Por el Mazucu no se va a otro lugar que al Mazucu, pero si en la guerra se quiere ir a cualquiera otra parte, hay que pasar por allí. En el Mazucu se libró la batalla más dura de la guerra civil en Asturias, en la que la Brigada Móvil de Higinio Carrocera se opuso denonadamente a la I Brigada de Navarra durante siete días de hierro y fuego, en los que hubo numerosas bajas. Todavía se recuerdan en los pueblos del valle los camiones que bajaban al atardecer, cargados con los cadáveres de requetés muertos en la montaña.

La pérdida del Mazucu supuso la caída de Gijón. [130] En el alto de la Tornería, un monolito con la leyenda medio borrada, recuerda a cuatro pilotos alemanes de la «Legión Cóndor», cuyo avión fue derribado en Peñablanca. Poco más tarde, durante la segunda guerra mundial, otro avión alemán, que venía averiado después de haber mantenido un combate con cazas ingleses, cayó cerca de Riocaliente, al otro lado de esta montaña.
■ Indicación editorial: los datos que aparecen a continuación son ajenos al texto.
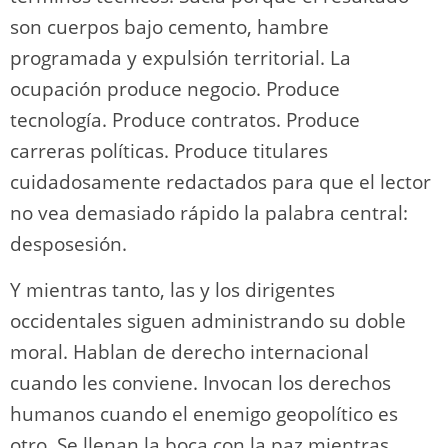
son cuerpos bajo cemento, hambre
programada y expulsión territorial. La
ocupación produce negocio. Produce
tecnología. Produce contratos. Produce
carreras políticas. Produce titulares
cuidadosamente redactados para que el lector
no vea demasiado rápido la palabra central:
desposesión.
Y mientras tanto, las y los dirigentes
occidentales siguen administrando su doble
moral. Hablan de derecho internacional
cuando les conviene. Invocan los derechos
humanos cuando el enemigo geopolítico es
otro. Se llenan la boca con la paz mientras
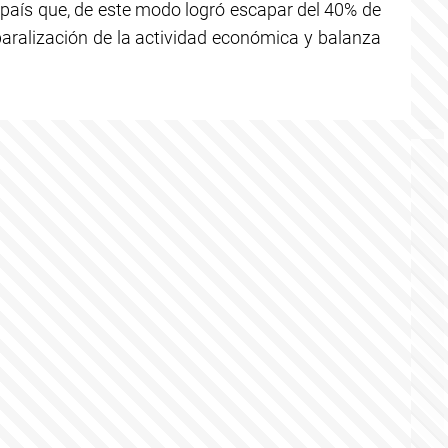
país que, de este modo logró escapar del 40% de
aralización de la actividad económica y balanza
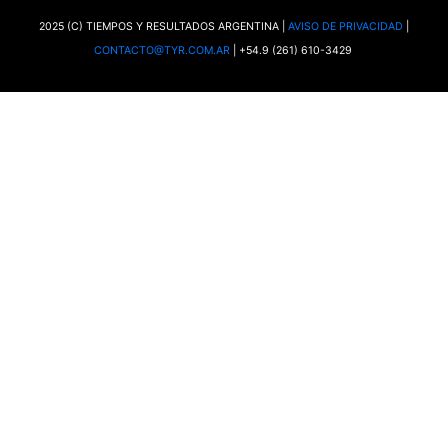
2025 (C) TIEMPOS Y RESULTADOS ARGENTINA |
AVISO DE PRIVACIDAD
|
CONTACTO@TYR.COM.AR
| +54.9 (261) 610-3429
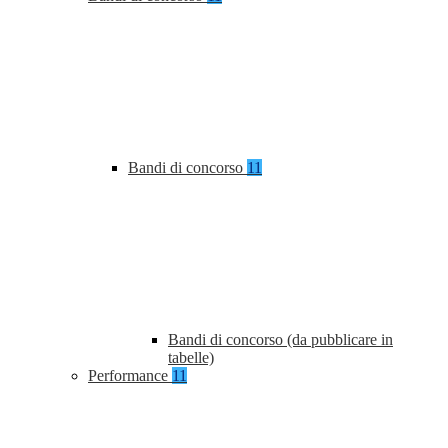
Bandi di concorso
11
Bandi di concorso (da pubblicare in
tabelle)
Performance
11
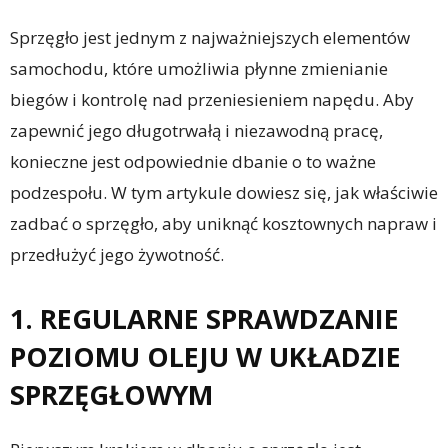
Sprzęgło jest jednym z najważniejszych elementów
samochodu, które umożliwia płynne zmienianie
biegów i kontrolę nad przeniesieniem napędu. Aby
zapewnić jego długotrwałą i niezawodną pracę,
konieczne jest odpowiednie dbanie o to ważne
podzespołu. W tym artykule dowiesz się, jak właściwie
zadbać o sprzęgło, aby uniknąć kosztownych napraw i
przedłużyć jego żywotność.
1. REGULARNE SPRAWDZANIE
POZIOMU OLEJU W UKŁADZIE
SPRZĘGŁOWYM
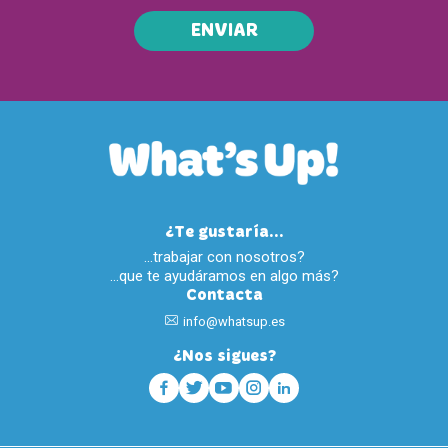
ENVIAR
¿Te gustaría...
…trabajar con nosotros?
…que te ayudáramos en algo más?
Contacta
info@whatsup.es
¿Nos sigues?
Una carretera que se aferra a la montaña y que hace largas y bellas curvas sobre un valle umbrío y estrecho desciende hasta el pueblo del Mazucu. El Mazucu está a la izquierda de quien baja, y a la derecha están la bolera y la capilla, verdaderamente diminuta, donde, tal vez como recuerdo de la pasada batalla, o para aprovechar el material sobrante, la campana es la cabeza de un proyectil. Lo mismo hicieron en la iglesia de Cortines, más abajo, y único pueblo que tiene bar en todo el monte.

El Mazucu pertenece a la parroquia de San Juan de Caldueño, y según anota Fermín Canella «tiene sus términos por la parte del Nordeste con los términos arriba referidos que confinan con los de la parroquia de San Julián de Porrúa; y por la parte del Vendaval, dicho lugar tiene sus términos con los del lugar de Caldueño, los cuales están por separar y dividir entre los dos lugares; y por la parte del Sur confina y tiene sus términos dicho lugar del Mazucu con dicha jurisdicción de Cabrales, aguas vertientes a Cabrales; y por la parte del Norte con los dichos y referidos de la parroquia de San Pedro de Vibaño».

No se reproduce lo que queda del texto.